New Resource Provides Data On Young Children Of Immigrants

Sep 01, 2009

The Urban Institute's new Children of Immigrants Data Tool is a useful resource for policymakers and others seeking comprehensive knowledge of the current state of young children in immigrant families. How do young children in immigrant families fare in the U.S., and what unique challenges may face them? The tool compiles data from the U.S. Census Bureau's American Community Survey (ACS) and provides information essential to understanding the present landscape, such as the number and percentage of children in immigrant families, nationally and by state, as well as the parent and family characteristics of these children. ACS data from 2005 and 2006 are currently in the tool, which will be updated as new information is released by the Census Bureau. Users can generate customizable charts or tables (downloadable into Excel) that feature one or more of 21 demographic, social, and economic factors, including:

  • Age breakdown with young children divided into two groups, ages 0-3 and 4-5
  • Race and ethnicity
  • Citizenship and immigrant status of children and parents
  • Children's school enrollment and parent's education
  • English proficiency
  • Employment and income status of household

Accompanying the data tool is a new Urban report, Children of Immigrants: National and State Characteristics, which summarizes key findings from the tool's database. The report's findings highlight the importance of having early care and education policies that support the needs of children in immigrant families.

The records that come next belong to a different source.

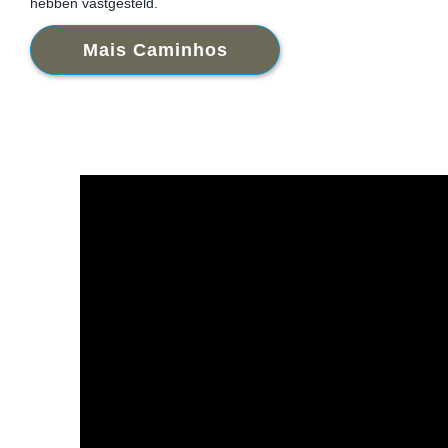
hebben vastgesteld.
Mais Caminhos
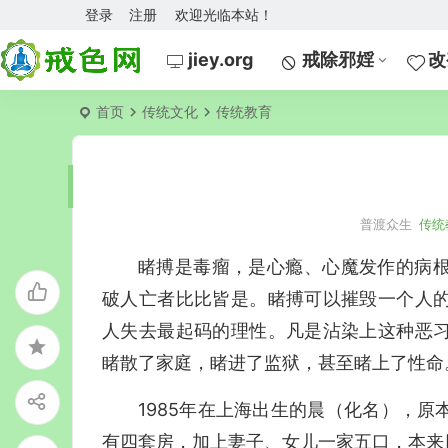
登录
注册
欢迎光临本站！
jiey.org
戒除邪婬
改
首页
传统文化
传统教育
普渡众生
传统
睹搏是毒瘤，是心瘾、心魔发作的病
破人亡者比比皆是。睹搏可以摧毁一个人
人失去最起码的理性。凡是沾染上这种恶
睹散了家庭，睹进了监狱，甚至睹上了性命
1985年在上海出生的晨（化名），
有四套房，加上妻子、女儿一家五口，本来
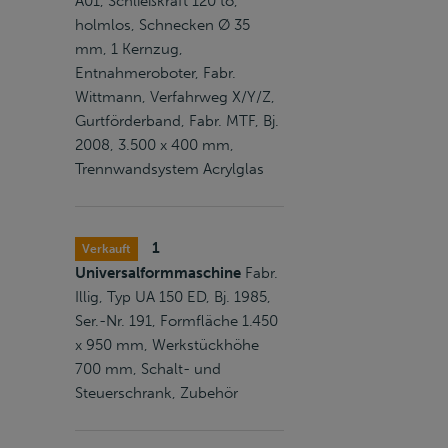
A01, Schließkraft 120 to,
holmlos, Schnecken Ø 35
mm, 1 Kernzug,
Entnahmeroboter, Fabr.
Wittmann, Verfahrweg X/Y/Z,
Gurtförderband, Fabr. MTF, Bj.
2008, 3.500 x 400 mm,
Trennwandsystem Acrylglas
1
Verkauft
Universalformmaschine
Fabr.
Illig, Typ UA 150 ED, Bj. 1985,
Ser.-Nr. 191, Formfläche 1.450
x 950 mm, Werkstückhöhe
700 mm, Schalt- und
Steuerschrank, Zubehör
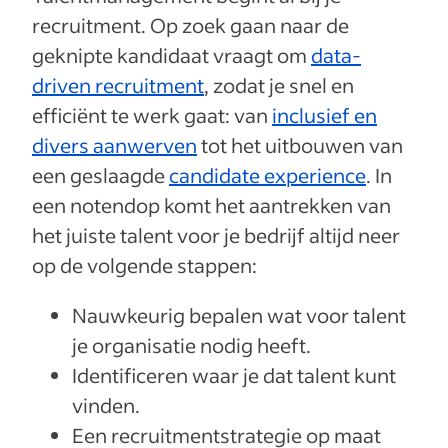
recruitment. Op zoek gaan naar de
geknipte kandidaat vraagt om
data-
driven recruitment
, zodat je snel en
efficiënt te werk gaat: van
inclusief en
divers aanwerven
tot het uitbouwen van
een geslaagde
candidate experience
. In
een notendop komt het aantrekken van
het juiste talent voor je bedrijf altijd neer
op de volgende stappen:
Nauwkeurig bepalen wat voor talent
je organisatie nodig heeft.
Identificeren waar je dat talent kunt
vinden.
Een recruitmentstrategie op maat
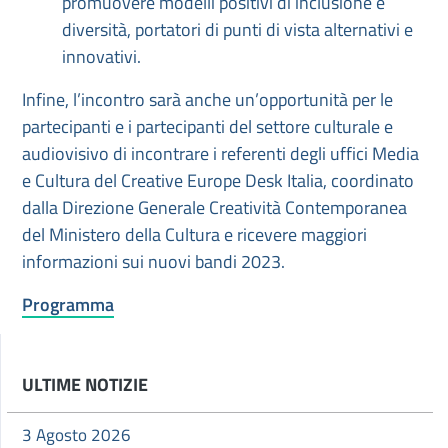
promuovere modelli positivi di inclusione e
diversità, portatori di punti di vista alternativi e
innovativi.
Infine, l’incontro sarà anche un’opportunità per le
partecipanti e i partecipanti del settore culturale e
audiovisivo di incontrare i referenti degli uffici Media
e Cultura del Creative Europe Desk Italia, coordinato
dalla Direzione Generale Creatività Contemporanea
del Ministero della Cultura e ricevere maggiori
informazioni sui nuovi bandi 2023.
Programma
ULTIME NOTIZIE
3 Agosto 2026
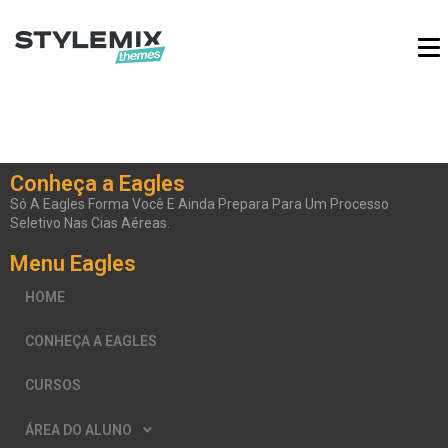
Conheça a Eagles
Só A Eagles Forma Você E Ainda
Prepara Para Um Processo
Seletivo Nas Cias Aéreas.
Menu Eagles
HOME
CONHEÇA A EAGLES
CURSOS
ÁREA DO ALUNO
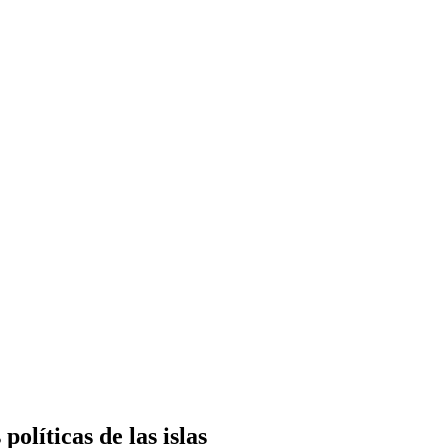
olíticas de las islas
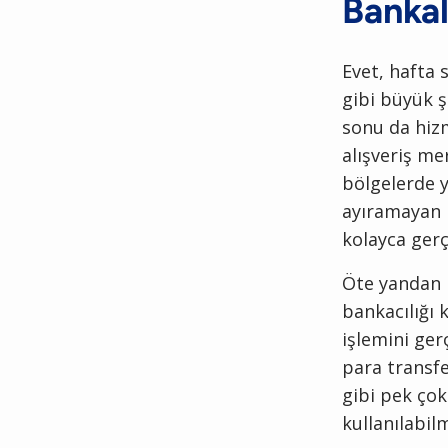
Bankal
Evet, hafta 
gibi büyük ş
sonu da hizm
alışveriş me
bölgelerde y
ayıramayan k
kolayca gerç
Öte yandan 
bankacılığı 
işlemini ge
para transfe
gibi pek çok
kullanılabil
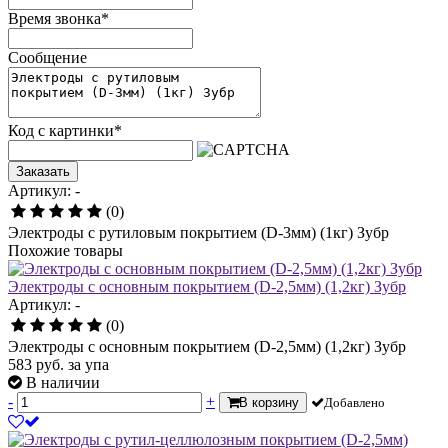
Время звонка
*
Сообщение
Код с картинки
*
Заказать
Артикул: -
(0)
Электроды с рутиловым покрытием (D-3мм) (1кг) Зубр
Похожие товары
Электроды с основным покрытием (D-2,5мм) (1,2кг) Зубр
Артикул: -
(0)
Электроды с основным покрытием (D-2,5мм) (1,2кг) Зубр
583
руб.
за упа
В наличии
-
+
В корзину
Добавлено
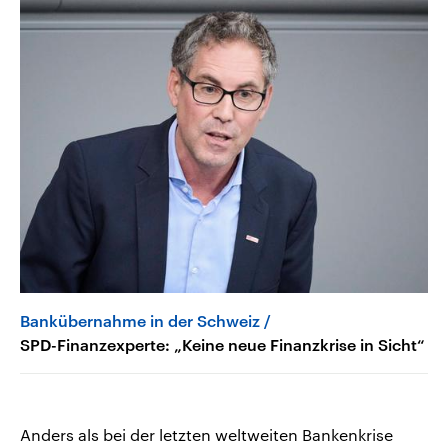
Bankübernahme in der Schweiz
SPD-Finanzexperte: „Keine neue Finanzkrise in Sicht“
Anders als bei der letzten weltweiten Bankenkrise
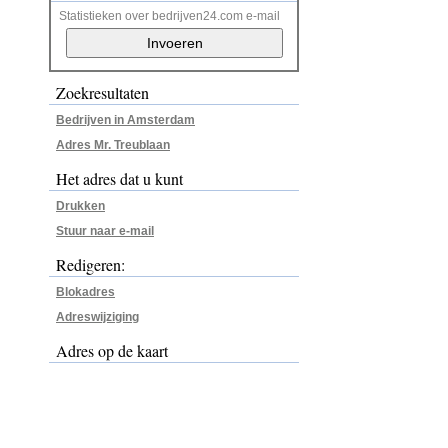
Statistieken over bedrijven24.com e-mail
Zoekresultaten
Bedrijven in Amsterdam
Adres Mr. Treublaan
Het adres dat u kunt
Drukken
Stuur naar e-mail
Redigeren:
Blokadres
Adreswijziging
Adres op de kaart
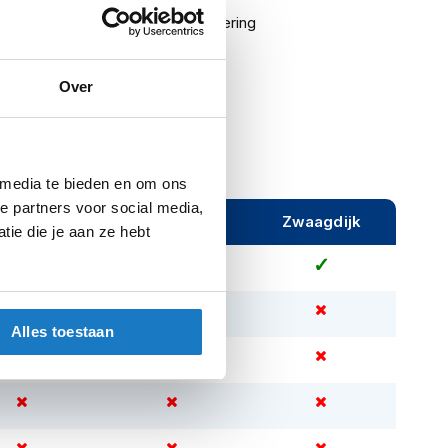
ing
Uitneembare warmtevoering
Man, Unisex
Over
 media te bieden en om ons
e partners voor social media,
ijeveen
Rijen
Zwaagdijk
ie die je aan ze hebt
Alles toestaan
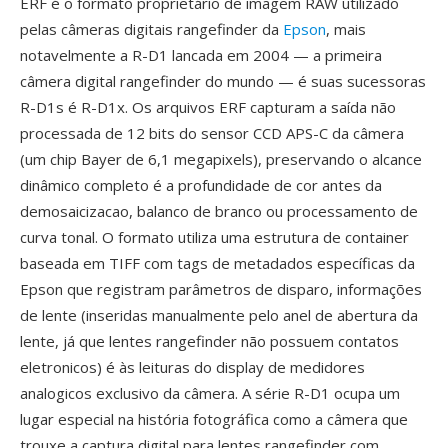
ERF é o formato proprietário de imagem RAW utilizado
pelas câmeras digitais rangefinder da
Epson
, mais
notavelmente a R-D1 lancada em 2004 — a primeira
câmera digital rangefinder do mundo — é suas sucessoras
R-D1s é R-D1x. Os arquivos ERF capturam a saída não
processada de 12 bits do sensor CCD APS-C da câmera
(um chip Bayer de 6,1 megapixels), preservando o alcance
dinâmico completo é a profundidade de cor antes da
demosaicizacao, balanco de branco ou processamento de
curva tonal. O formato utiliza uma estrutura de container
baseada em TIFF com tags de metadados específicas da
Epson que registram parâmetros de disparo, informações
de lente (inseridas manualmente pelo anel de abertura da
lente, já que lentes rangefinder não possuem contatos
eletronicos) é às leituras do display de medidores
analogicos exclusivo da câmera. A série R-D1 ocupa um
lugar especial na história fotográfica como a câmera que
trouxe a captura digital para lentes rangefinder com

Among the findings, young children are more likely than older children to be in immigrant families. Nationally, children of immigrant families represent 24 percent of young children, ages 0-5, while representing 21 percent of school-age children, ages 6-17. In addition, the report finds that there may be some under-enrollment in early education among young children in immigrant families. In 2005-2006, 22 percent of children, ages 3-5, who attended preschool or kindergarten were from immigrant families. Yet, children from immigrant families accounted for 24 percent of the preschool-age population. Although 1.9 million preschool-age children in immigrant families attended an early education program, another 1.3 million were not enrolled. This finding suggests that states can increase action to ensure that immigrant families with young children are informed of and have access to high-quality early education.